An internal flash of Adam and Eve in the garden makes you shy. Cover yourself, some internal voice commands. Though there’s no one around for miles, you roll in wet sand, caking whole handfuls on your breasts and pubis (as if any picnicking fisherman might be fooled you were clothed).

Thus clad, you lie on your back in sand baking for some unmeasured interval. It’s two minutes. It’s an hour. The acid is gobbling up the day. Then through the brush comes a rustle and plop in the water. You sit up to see an alligator tail, or the hallucination of one—junior size, maybe three feet in length—making its S-curve in the current. The sight starts your heart jackhammering against your rib cage. Your body reverberates with every pulse beat like a struck gong.

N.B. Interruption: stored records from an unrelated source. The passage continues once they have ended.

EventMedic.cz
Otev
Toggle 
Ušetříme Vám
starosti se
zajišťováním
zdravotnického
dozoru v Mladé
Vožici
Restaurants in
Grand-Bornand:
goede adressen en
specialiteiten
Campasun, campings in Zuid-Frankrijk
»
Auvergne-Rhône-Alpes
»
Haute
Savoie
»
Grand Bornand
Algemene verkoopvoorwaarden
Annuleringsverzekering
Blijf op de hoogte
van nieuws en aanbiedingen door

The poem you take up writing makes your predicament an apt allegory for the human condition. You write large, walking across the sand with a stick, half-believing this artifact will be fossilized then unearthed in some distant millennium by archeologists who, stunned by the lines’ grace, will derive some aborigine ritual.

But your final product has devolved into monkey language. Now you doubt the alligator was real. Meanwhile, the sun has started falling fast through pines, having burned itself into the murky red of the rubber ball you used to play jacks with.

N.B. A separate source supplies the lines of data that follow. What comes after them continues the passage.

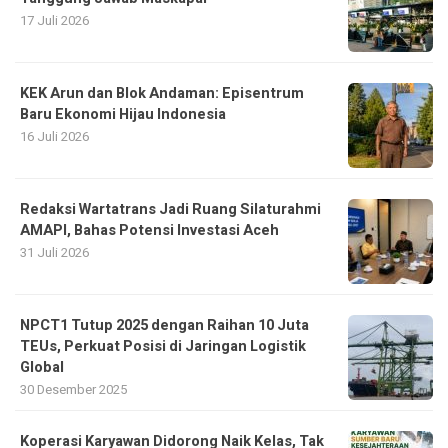
17 Juli 2026
KEK Arun dan Blok Andaman: Episentrum
Baru Ekonomi Hijau Indonesia
16 Juli 2026
Redaksi Wartatrans Jadi Ruang Silaturahmi
AMAPI, Bahas Potensi Investasi Aceh
31 Juli 2026
NPCT1 Tutup 2025 dengan Raihan 10 Juta
TEUs, Perkuat Posisi di Jaringan Logistik
Global
30 Desember 2025
Koperasi Karyawan Didorong Naik Kelas, Tak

You wade back in and swim downstream. After a few strokes, a fish leaping nearby shoots adrenaline through you again, so your arms whirl windmill-fashion, and your feet kick up a huge wake.

In an eyeblink, you’re back at the camp in cutoffs and T-shirt. The
river’s gone, and you’ve entered this heavy element. They’re loading vehicles around you.

You’re told but don’t quite believe that in your absence some redneck appeared on the far bank with a rod and reel. He hollered over to put some damn clothes on, his wife and kids were there. To which Clyde allegedly said back,
Take yours off,
then shook his dick at the guy, who said he was going to call the law. Once he disappeared, everybody but Cathy got dressed.

So the fiesta is ending, no jugglers or Mexican trumpets, and you’re crashing hard among strangers. The Colorado guys once so tanned and smartly traveled in your eyes have progressed into a fairly gnarly crew. The one who fancies you has taken from his mouth a plate holding four front teeth. You long to be home with the sand rinsed out of your crotch and wearing an eyelet lace nightgown while holding a cat on your lap.

Here’s when the cops show up.

Not just a pair of cops either, but legions of cops, a tide. A swarming army comes crashing toward your now simple and slow-moving tribe. (Think: Margaret Mead’s peace-loving tribe.) Through dense brush they come—announced by branches snapping under black shiny shoes. There are highway patrol wearing flat-brimmed hats à la Smokey the Bear. Cops from the nearby burg of Kountze have donned khaki and Stetsons. A few guys in pale blue shirts and dark pants wearing flashlights instead of guns may be rent-a-cops like you see hanging around the mall. They surge in a thunderous tide—hollering and waving arms—into your midst. All foliage is whapped back and shoved aside. Then they’re rousting companions into various get-arrested postures.

Your response to this is to stand stock still, a marble statue like in freeze tag. That’s what most everybody does. Only the swollen-foot boy tries hilariously to cram one elephantine foot into the tiny huarache that now seems woven for a Barbie. The supremely bare Cathy also scrambles, scuttling behind a car to wiggle into her gauzy Mexican dress, which—given that she’s soaking wet—you can see straight through
(including but not limited to every lock of her big black beaver). Clyde and a few other guys have listed backward, actually wading into the shallows. One guy says, I’m on probation.